A ripped-from-the-headlines premise provides the catalyst for a taut, provocative thriller in "Stephanie Daley," the highly accomplished sophomore feature from writer-director Hilary Brougher. Built around performances by Tilda Swinton and Amber Tamblyn, pic brushes up against hot-button issues from teen pregnancy and sex ed to the separation of church and state.
A ripped-from-the-headlines premise — a teenage mother accused of killing her newborn — provides the catalyst for a taut, provocative, sometimes overreaching but always absorbing thriller in “Stephanie Daley,” the highly accomplished sophomore feature from writer-director Hilary Brougher. Built around knockout lead performances by Tilda Swinton and erstwhile “Joan of Arcadia” star Amber Tamblyn, pic brushes up against hot-button issues from teen pregnancy and sex ed to the separation of church and state, without turning into an “issues” picture. But overriding bleak tone and absence of easy answers suggest a commercial forecast as forbidding as the pic’s snowbound upstate New York setting.
In a gripping opening, 16-year-old Stephanie (Tamblyn) tracks through the snow during a high school ski club retreat, leaving a trail of blood. She collapses and is rushed to the hospital, where it is discovered she has just given birth. Claiming she didn’t know she was pregnant and that the baby was stillborn, Stephanie is nonetheless brought up on murder charges when the physical evidence reveals the baby (discovered in a toilet) had water in its lungs and toilet paper stuffed down its throat.
Five months later, on the verge of a trial, Stephanie is scheduled for examination by forensic psychologist Lydie Crane (Swinton), who recently endured a stillbirth herself and is pregnant again. A series of sessions between therapist and patient follows, during which Stephanie’s past — or, at least, her version of it — unfolds in flashback.
But if the basic premise of “Stephanie Daley” seems more conventional than that of Brougher’s debut feature, the 1997 nuclear paranoia/time travel drama “The Sticky Fingers of Time,” the variety of tones she creates and sustains over the course of this beguiling work, from woman’s social melodrama to Cronenbergian horror, is no less impressive.
The flashbacks, which show Stephanie’s high-school life and the party at which she loses her virginity, recall “The Last Picture Show” in their awkward adolescent sexuality. The scenes between Stephanie and her parents are uncommonly truthful in their feel for that teenage tug-of-war between freedom and supervision. And the ultimate depiction of Stephanie’s bathroom-stall labor is as unnerving a cinematic set piece as anything this side of a Michael Haneke movie — all the more so for Brougher’s refusal to tell us how we should feel toward Stephanie.
“Stephanie Daley” is also very much Lydie’s story, and the film is at its strongest when it concentrates on the odd tension that develops between this mature woman who has strived so desperately to have a baby and this naive young adult who has, seemingly without care, tossed one away.

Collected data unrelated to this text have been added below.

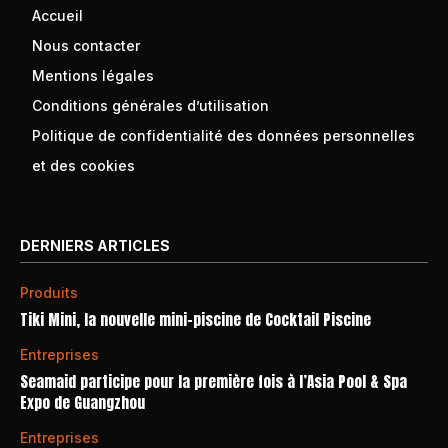
Accueil
Nous contacter
Mentions légales
Conditions générales d’utilisation
Politique de confidentialité des données personnelles
et des cookies
DERNIERS ARTICLES
Produits
Tiki Mini, la nouvelle mini-piscine de Cocktail Piscine
Entreprises
Seamaid participe pour la première fois à l’Asia Pool & Spa
Expo de Guangzhou
Entreprises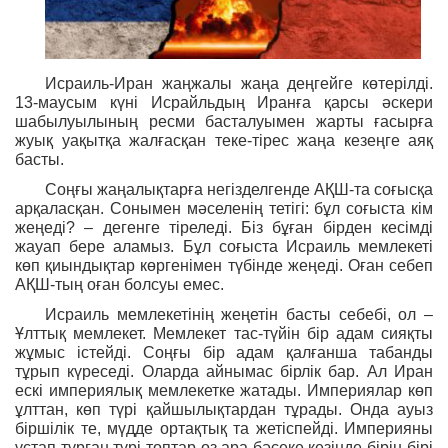
Исраиль-Иран жаңжалы жаңа деңгейге к
ө
терілді.
13-ма
у
с
ы
м
күні Исрайльдың Иранға қарсы әскери
шабылуылының ресми басталуымен жарты ғасырға
жуық уақытқа жалғасқан теке-тірес жаңа кезеңге аяқ
басты.
Соңғы жаңалықтарға негізделгенде АҚШ-та соғысқа
арқаласқан. Сонымен мәселенің тетігі: бұл соғыста кім
жеңеді? – дегенге тіреледі. Біз бұған бірден кесімді
жауап бере аламыз. Бұл соғыста Исраиль мемлекеті
көп қиындықтар көргенімен түбінде жеңеді. Оған себеп
АҚШ-тың оған болсуы емес.
Исраиль мемлекетінің жеңетін басты себебі, ол –
Ұлттық мемлекет. Мемлекет тас-түйін бір адам сияқты
жұмыс істейді. Соңғы бір адам қалғанша табанды
тұрып күреседі. Оларда айнымас бірлік бар. Ал Иран
ескі империялық мемлекетке жатады. Империялар көп
ұлттан, көп түрі қайшылықтардан тұрады. Онда ауыз
біршілік те, мүдде ортақтық та жетіспейді. Империяны
ұстап тұрған түрі топтар өз ара бәсеке кезінде бірін-бірі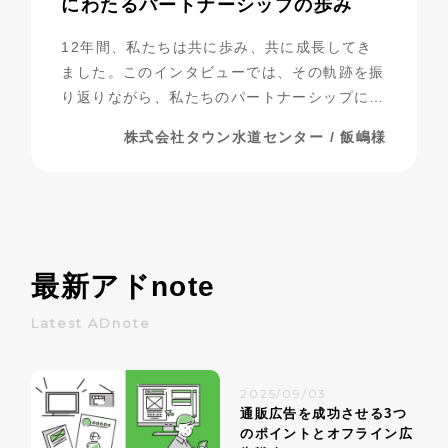
にわたるパートナーシップの歩み
12年間、私たちは共に歩み、共に成長してき
ました。このインタビューでは、その軌跡を振
り返りながら、私たちのパートナーシップにつ
いて探っていきたいと思います。
株式会社タウン水道センター / 飯嶋様
最新アド
note
Latest ADnote
2025/09/03
通販広告を成功させる3つ
のポイントとオフライン広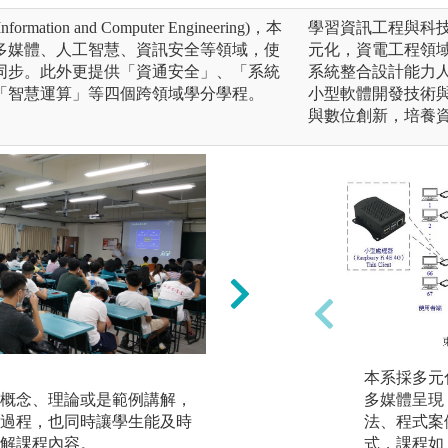
ormation and Computer Engineering)，本
學習資訊工程與科
多媒體、人工智慧、資訊安全等領域，使
元化，資電工程領
同步。此外更提供「資通安全」、「系統
系統整合設計能力
「智慧運算」等四個跨領域學分學程。
小型軟體開發技術
與數位創新，培養
團隊學習
本系採多元
概念、理論或是範例講解，
課程設計上將刻意
多媒體呈現
過程，也同時讓學生能及時
作機會，進而學習
法、程式案
解課程內容。
式，課程如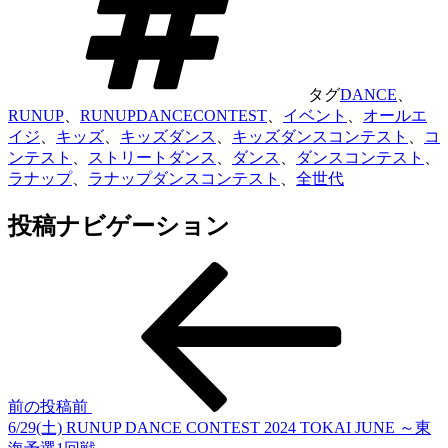
タグ
DANCE
、
RUNUP
、
RUNUPDANCECONTEST
、
イベント
、
オールエ
イジ
、
キッズ
、
キッズダンス
、
キッズダンスコンテスト
、
コ
ンテスト
、
ストリートダンス
、
ダンス
、
ダンスコンテスト
、
ラナップ
、
ラナップダンスコンテスト
、
全世代
投稿ナビゲーション
前の投稿
前
6/29(土) RUNUP DANCE CONTEST 2024 TOKAI JUNE ～東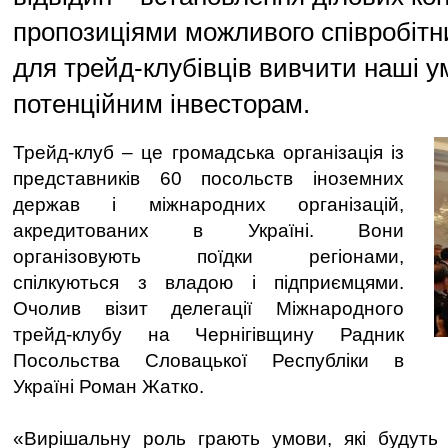
пропозиціями можливого співробітн
для трейд-клубівців вивчити наші 
потенційним інвесторам.
Трейд-клуб – це громадська організація із
представників 60 посольств іноземних
держав і міжнародних організацій,
акредитованих в Україні. Вони
організовують поїдки регіонами,
спілкуються з владою і підприємцями.
Очолив візит делегації Міжнародного
трейд-клубу на Чернігівщину Радник
Посольства Словацької Республіки в
Україні Роман Жатко.
«Вирішальну роль грають умови, які будуть 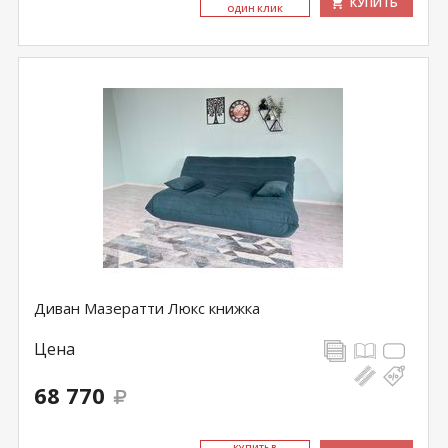
КУПИТЬ
ОДИН КЛИК
Диван Мазератти Люкс книжка
Цена
68 770
КУ­ПИТЬ В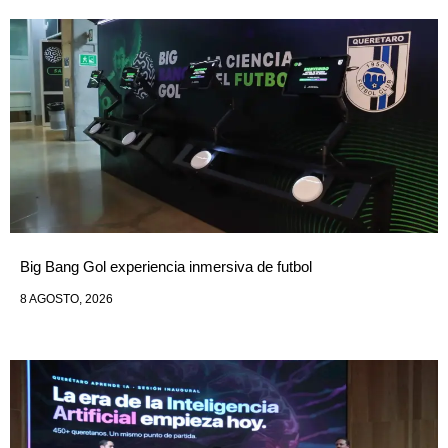
Big Bang Gol experiencia inmersiva de futbol
8 AGOSTO, 2026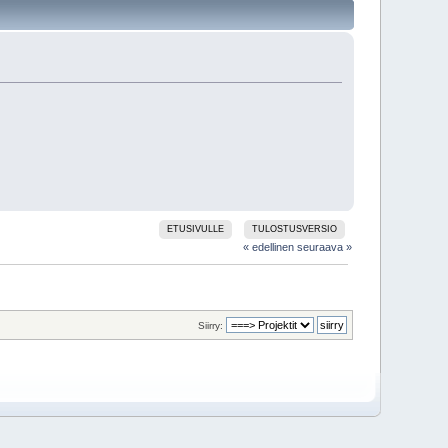
ETUSIVULLE
TULOSTUSVERSIO
« edellinen
seuraava »
Siirry: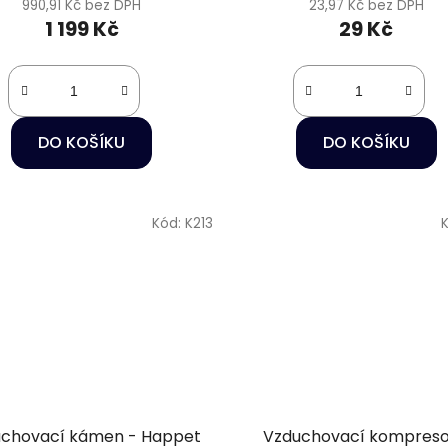
990,91 Kč bez DPH
23,97 Kč bez DPH
1 199 Kč
29 Kč
DO KOŠÍKU
DO KOŠÍKU
Kód:
K213
chovací kámen - Happet
Vzduchovací kompreso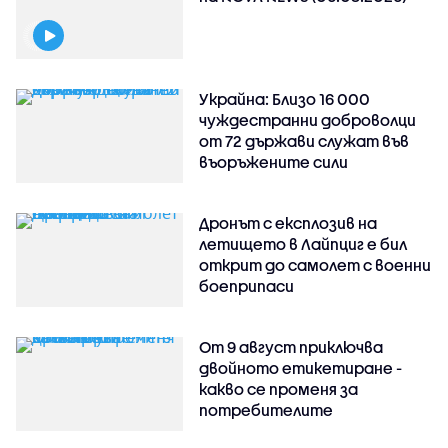
Украйна: Близо 16 000
чуждестранни доброволци
от 72 държави служат във
въоръжените сили
Дронът с експлозив на
летището в Лайпциг е бил
открит до самолет с военни
боеприпаси
От 9 август приключва
двойното етикетиране -
какво се променя за
потребителите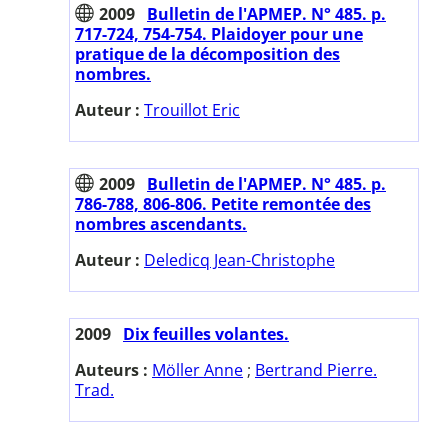
2009
Bulletin de l'APMEP. N° 485. p.
717-724, 754-754. Plaidoyer pour une
pratique de la décomposition des
nombres.
Auteur :
Trouillot Eric
2009
Bulletin de l'APMEP. N° 485. p.
786-788, 806-806. Petite remontée des
nombres ascendants.
Auteur :
Deledicq Jean-Christophe
2009
Dix feuilles volantes.
Auteurs :
Möller Anne
;
Bertrand Pierre.
Trad.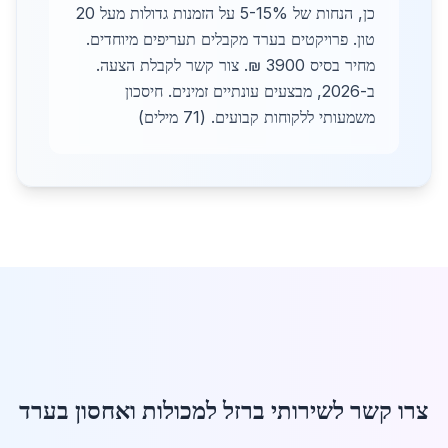
כן, הנחות של 5-15% על הזמנות גדולות מעל 20
טון. פרויקטים בערד מקבלים תעריפים מיוחדים.
מחיר בסיס 3900 ₪. צור קשר לקבלת הצעה.
ב-2026, מבצעים עונתיים זמינים. חיסכון
משמעותי ללקוחות קבועים. (71 מילים)
צרו קשר לשירותי ברזל למכולות ואחסון בערד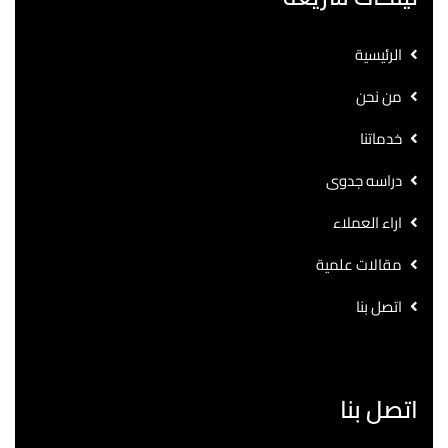
الرئيسية
من نحن
خدماتنا
دراسه جدوى
اراء العملاء
مقالات علمية
اتصل بنا
اتصل بنا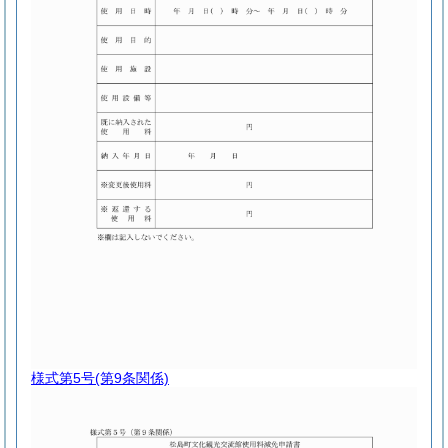
様式第5号
(第9条関係)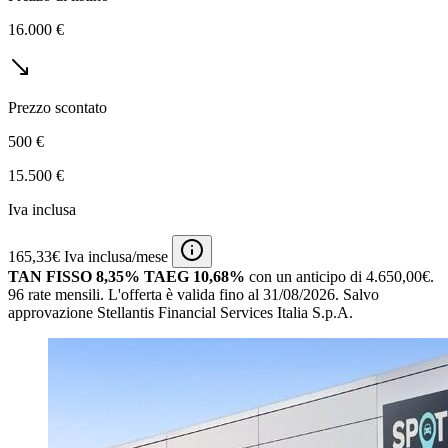
16.000 €
Prezzo scontato
500 €
15.500 €
Iva inclusa
165,33€ Iva inclusa/mese
TAN FISSO 8,35% TAEG 10,68%
con un anticipo di 4.650,00€.
96 rate mensili.
L'offerta è valida fino al 31/08/2026.
Salvo
approvazione Stellantis Financial Services Italia S.p.A.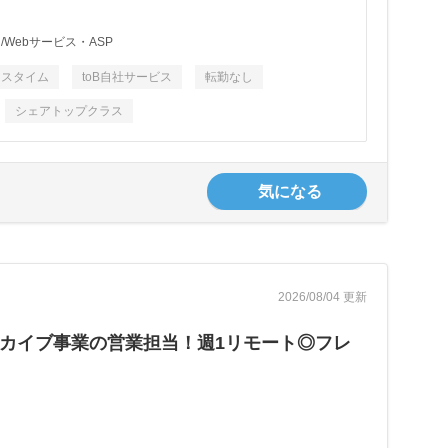
Webサービス・ASP
クスタイム
toB自社サービス
転勤なし
シェアトップクラス
気になる
2026/08/04 更新
ーカイブ事業の営業担当！週1リモート◎フレ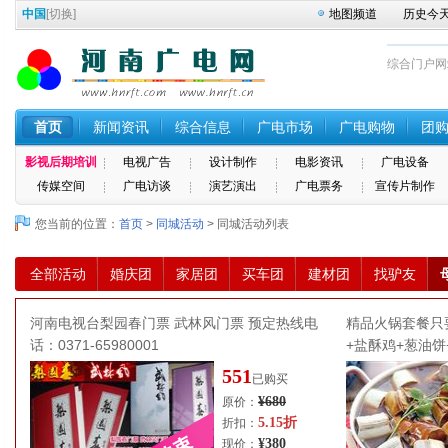
中国
[
切换
]
地图频道
历史今
综合门户网站 
首页
新闻资讯
综合信息
广电市场
广电购物
团
影视后期培训
电视广告
设计制作
电影资讯
广电设备
传媒空间
广电访谈
演艺演出
广电票务
宣传片制作
您当前的位置：
首页
>
同城活动
> 同城活动列表
全部活动
婚庆团
家居团
买车团
建材团
找驴友
河南电视台梨园春门票 武林风门票 预定热线电
精品火锅套餐只要
话：0371-65980001
+盐酥鸡+葱油饼
551
已购买
¥680
原价：
5.15折
折扣：
¥380
现价：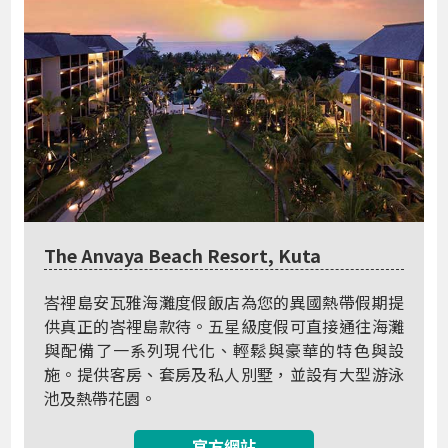
The Anvaya Beach Resort, Kuta
峇裡島安瓦雅海灘度假飯店為您的異國熱帶假期提
供真正的峇裡島款待。五星級度假可直接通往海灘
與配備了一系列現代化、輕鬆與豪華的特色與設
施。提供客房、套房及私人別墅，並設有大型游泳
池及熱帶花園。
官方網站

Despite her composed exterior, Lydie’s own life seems headed toward crisis: Her architect husband (an excellent Timothy Hutton) may be having an affair, while her interactions with Stephanie dredge up unresolved feelings about her own dead child.
Brougher never allows the pic to devolve into a simplistic pro-choice versus pro-life debate, or for Stephanie and Lydie to move toward some teary-eyed common ground. Rather, she keeps her focus on the myriad physical, emotional and psychological ramifications of bringing a child into the world.
However, at the close of the pic’s brisk 91-minute running time, other potentially intriguing ideas raised by the film — notably, a recurring discussion about religious faith and Stephanie’s contention that her pregnancy may have been a punishment from God — remain only superficially explored.
Brougher has developed a more confident visual style in the decade since “Sticky Fingers,” executing scenes with a cool, at times almost clinical precision and drawing extraordinary work from her actors. Like her characters in “The Deep End” and “Thumbsucker,” this role affords Swinton a welcome opportunity to play against the kind of otherworldly exotic in which she’s been frequently typecast, and also to appear more fragile and vulnerable onscreen than she has ever allowed herself.
Tamblyn, meanwhile, is a quiet revelation in a role that is like a high-wire act performed over the chasm between childhood innocence and adult responsibility.
Tech credits are modest, but solid, with David Morrison’s HD-to-35mm lensing segueing nicely from muted grays and browns in present day scenes to warm, saturated hues in the flashbacks. Minimalist musical score by David Mansfield (“Heaven’s Gate,” “Transamerica”) is also a plus.